** Given data follows **

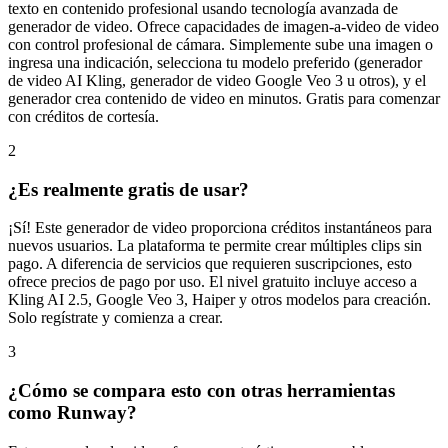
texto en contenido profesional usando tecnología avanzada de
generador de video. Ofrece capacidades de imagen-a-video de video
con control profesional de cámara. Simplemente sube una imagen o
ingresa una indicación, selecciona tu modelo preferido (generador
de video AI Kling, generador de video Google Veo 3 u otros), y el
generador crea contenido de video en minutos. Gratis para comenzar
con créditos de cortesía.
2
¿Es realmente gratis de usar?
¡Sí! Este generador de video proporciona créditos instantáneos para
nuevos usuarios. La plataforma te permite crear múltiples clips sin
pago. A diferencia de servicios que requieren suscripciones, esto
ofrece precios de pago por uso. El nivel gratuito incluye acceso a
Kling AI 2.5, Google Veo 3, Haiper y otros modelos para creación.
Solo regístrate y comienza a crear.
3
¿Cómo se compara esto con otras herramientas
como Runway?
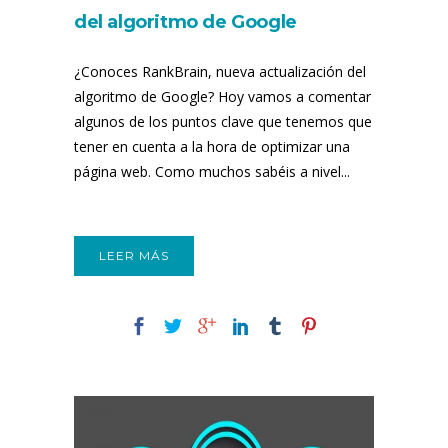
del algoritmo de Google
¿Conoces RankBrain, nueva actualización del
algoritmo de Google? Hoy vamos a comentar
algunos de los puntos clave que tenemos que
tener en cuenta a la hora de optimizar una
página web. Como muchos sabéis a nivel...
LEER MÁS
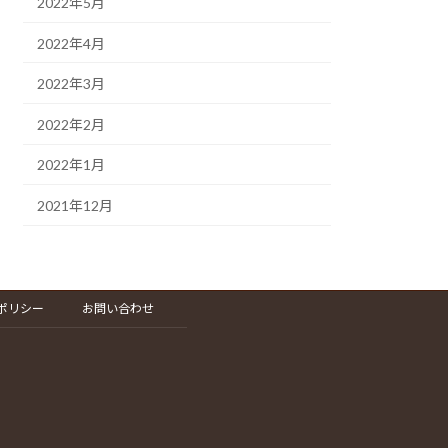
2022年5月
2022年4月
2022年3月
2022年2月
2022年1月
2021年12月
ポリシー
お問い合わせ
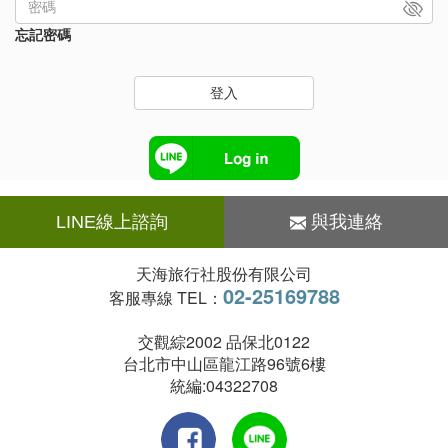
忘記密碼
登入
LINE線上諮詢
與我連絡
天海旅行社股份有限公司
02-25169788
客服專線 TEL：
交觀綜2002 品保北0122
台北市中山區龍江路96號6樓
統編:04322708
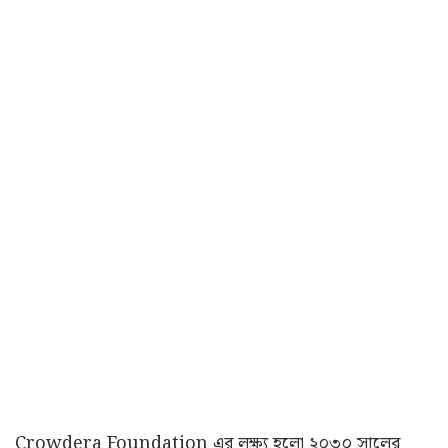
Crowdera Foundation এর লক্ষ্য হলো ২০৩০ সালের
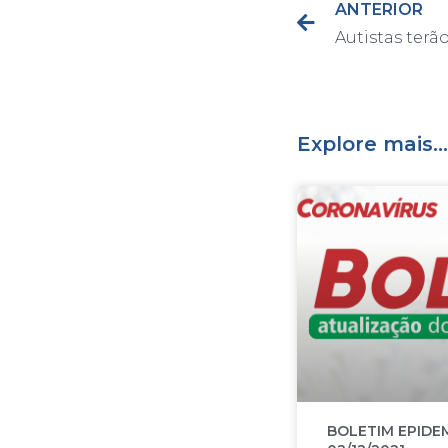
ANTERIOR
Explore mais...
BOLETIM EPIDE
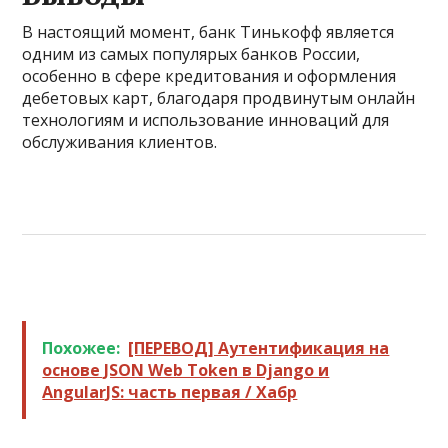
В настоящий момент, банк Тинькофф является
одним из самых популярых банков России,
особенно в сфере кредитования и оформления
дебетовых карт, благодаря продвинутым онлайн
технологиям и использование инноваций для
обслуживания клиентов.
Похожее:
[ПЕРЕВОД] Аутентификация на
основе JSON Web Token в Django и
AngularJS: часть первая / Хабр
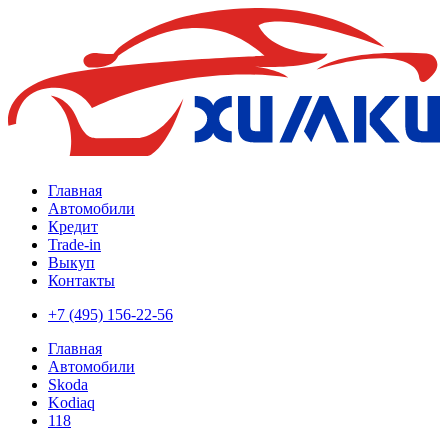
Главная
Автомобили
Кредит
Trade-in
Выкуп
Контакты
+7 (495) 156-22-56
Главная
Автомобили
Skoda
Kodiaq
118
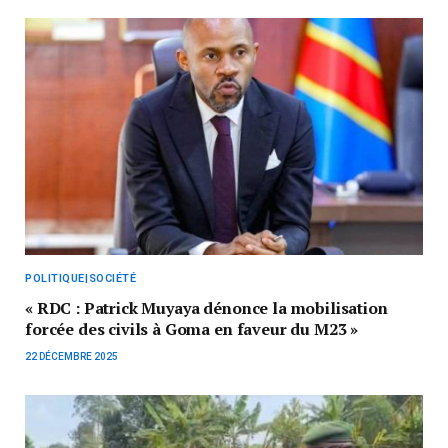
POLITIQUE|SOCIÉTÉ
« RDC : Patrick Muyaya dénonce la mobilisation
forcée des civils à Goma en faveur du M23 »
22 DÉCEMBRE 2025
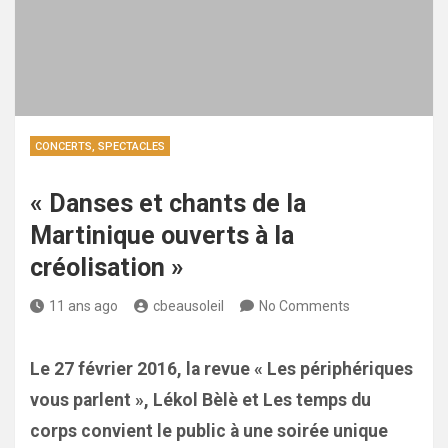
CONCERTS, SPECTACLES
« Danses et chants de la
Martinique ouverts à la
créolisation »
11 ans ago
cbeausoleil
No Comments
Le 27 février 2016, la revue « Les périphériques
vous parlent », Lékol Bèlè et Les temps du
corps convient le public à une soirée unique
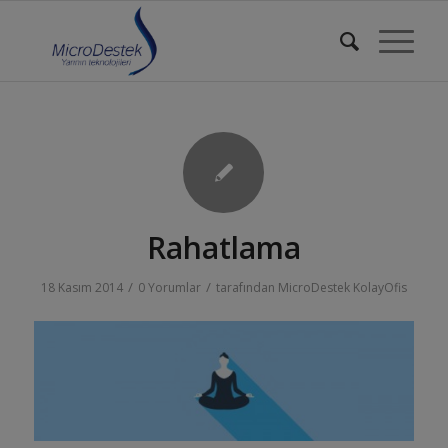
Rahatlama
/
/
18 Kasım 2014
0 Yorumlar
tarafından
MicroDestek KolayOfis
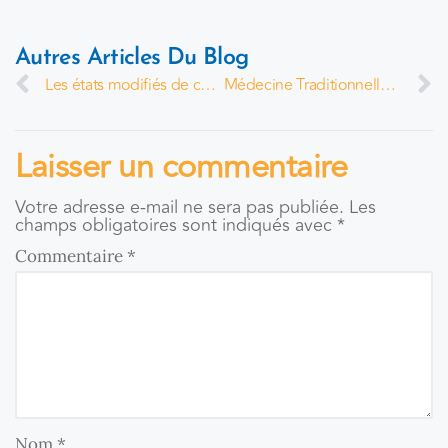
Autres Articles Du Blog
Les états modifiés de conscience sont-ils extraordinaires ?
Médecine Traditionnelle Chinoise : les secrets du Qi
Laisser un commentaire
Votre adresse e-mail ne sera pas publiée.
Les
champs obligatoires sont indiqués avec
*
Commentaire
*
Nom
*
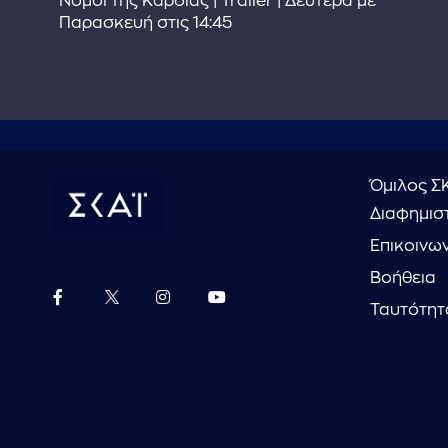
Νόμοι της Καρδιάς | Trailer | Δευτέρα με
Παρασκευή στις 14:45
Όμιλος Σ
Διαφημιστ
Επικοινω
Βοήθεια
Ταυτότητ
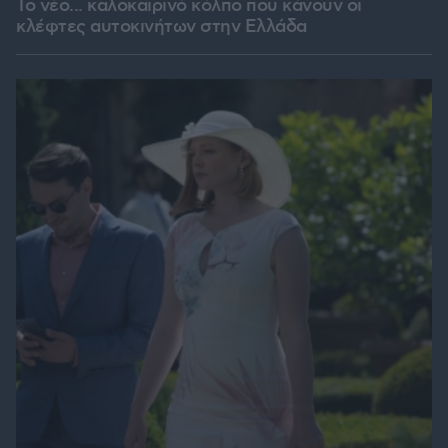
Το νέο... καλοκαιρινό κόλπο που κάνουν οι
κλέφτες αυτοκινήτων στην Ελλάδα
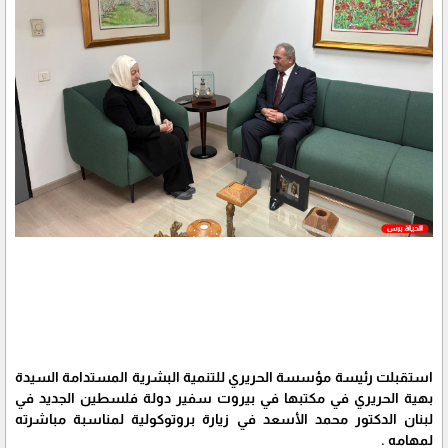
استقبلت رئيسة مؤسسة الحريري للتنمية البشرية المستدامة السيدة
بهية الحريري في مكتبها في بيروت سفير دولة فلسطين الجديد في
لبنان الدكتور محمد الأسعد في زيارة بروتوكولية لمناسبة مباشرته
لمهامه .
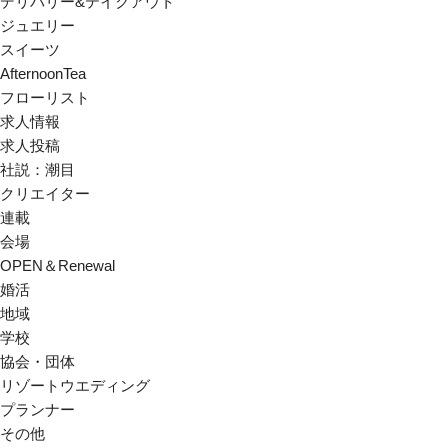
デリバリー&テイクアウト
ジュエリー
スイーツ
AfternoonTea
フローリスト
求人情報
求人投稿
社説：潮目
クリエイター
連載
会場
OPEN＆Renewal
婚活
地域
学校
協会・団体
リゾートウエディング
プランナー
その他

** End of Given data **

◆ What is being asked ◆
Output the listing unchanged, pictures excluded.

◆ Reply to the exercise ◆
texto en contenido profesional usando tecnología avanzada de
generador de video. Ofrece capacidades de imagen-a-video de video
con control profesional de cámara. Simplemente sube una imagen o
ingresa una indicación, selecciona tu modelo preferido (generador
de video AI Kling, generador de video Google Veo 3 u otros), y el
generador crea contenido de video en minutos. Gratis para comenzar
con créditos de cortesía.
2
¿Es realmente gratis de usar?
¡Sí! Este generador de video proporciona créditos instantáneos para
nuevos usuarios. La plataforma te permite crear múltiples clips sin
pago. A diferencia de servicios que requieren suscripciones, esto
ofrece precios de pago por uso. El nivel gratuito incluye acceso a
Kling AI 2.5, Google Veo 3, Haiper y otros modelos para creación.
Solo regístrate y comienza a crear.
3
¿Cómo se compara esto con otras herramientas
como Runway?
del algoritmo de Google
¿Conoces RankBrain, nueva actualización del
algoritmo de Google? Hoy vamos a comentar
algunos de los puntos clave que tenemos que
tener en cuenta a la hora de optimizar una
página web. Como muchos sabéis a nivel...
LEER MÁS
2022年5月
2022年4月
2022年3月
2022年2月
2022年1月
2021年12月
ポリシー
お問い合わせ
忘記密碼
登入
LINE線上諮詢
與我連絡
天海旅行社股份有限公司
02-25169788
客服專線 TEL：
交觀綜2002 品保北0122
台北市中山區龍江路96號6樓
統編:04322708
Crowdera Foundation এর লক্ষ্য হলো ২০৩০ সালের
ANTERIOR
Explore mais...
BOLETIM EPIDE
В настоящий момент, банк Тинькофф является
одним из самых популярых банков России,
особенно в сфере кредитования и оформления
дебетовых карт, благодаря продвинутым онлайн
технологиям и использование инноваций для
обслуживания клиентов.
Похожее:
[ПЕРЕВОД] Аутентификация на
основе JSON Web Token в Django и
AngularJS: часть первая / Хабр
Главная
Автомобили
Кредит
Trade-in
Выкуп
Контакты
+7 (495) 156-22-56
Главная
Автомобили
Skoda
Kodiaq
118
POLITIQUE|SOCIÉTÉ
« RDC : Patrick Muyaya dénonce la mobilisation
forcée des civils à Goma en faveur du M23 »
22 DÉCEMBRE 2025
CONCERTS, SPECTACLES
« Danses et chants de la
Martinique ouverts à la
créolisation »
11 ans ago
cbeausoleil
No Comments
Le 27 février 2016, la revue « Les périphériques
vous parlent », Lékol Bèlè et Les temps du
corps convient le public à une soirée unique
Rahatlama
/
/
18 Kasım 2014
0 Yorumlar
tarafından
MicroDestek KolayOfis
Autres Articles Du Blog
Les états modifiés de conscience sont-ils extraordinaires ?
Médecine Traditionnelle Chinoise : les secrets du Qi
Laisser un commentaire
Votre adresse e-mail ne sera pas publiée.
Les
champs obligatoires sont indiqués avec
*
Commentaire
*
Nom
*
Νόμοι της Καρδιάς | Trailer | Δευτέρα με
Παρασκευή στις 14:45
Όμιλος Σ
Διαφημιστ
Επικοινω
Βοήθεια
Ταυτότητ
Το νέο... καλοκαιρινό κόλπο που κάνουν οι
κλέφτες αυτοκινήτων στην Ελλάδα
استقبلت رئيسة مؤسسة الحريري للتنمية البشرية المستدامة السيدة
بهية الحريري في مكتبها في بيروت سفير دولة فلسطين الجديد في
لبنان الدكتور محمد الأسعد في زيارة بروتوكولية لمناسبة مباشرته
لمهامه .
デリバリー&テイクアウト
ジュエリー
スイーツ
AfternoonTea
フローリスト
求人情報
求人投稿
社説：潮目
クリエイター
連載
会場
OPEN＆Renewal
婚活
地域
学校
協会・団体
リゾートウエディング
プランナー
その他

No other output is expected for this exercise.